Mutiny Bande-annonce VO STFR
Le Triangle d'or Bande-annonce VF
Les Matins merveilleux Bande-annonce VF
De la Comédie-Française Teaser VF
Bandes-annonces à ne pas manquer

__PROBLEM__: Write out each entry exactly, and omit nothing.

__EXPECTED ANSWER__:
Mutiny Bande-annonce VO STFR
Le Triangle d'or Bande-annonce VF
Les Matins merveilleux Bande-annonce VF
De la Comédie-Française Teaser VF
Bandes-annonces à ne pas manquer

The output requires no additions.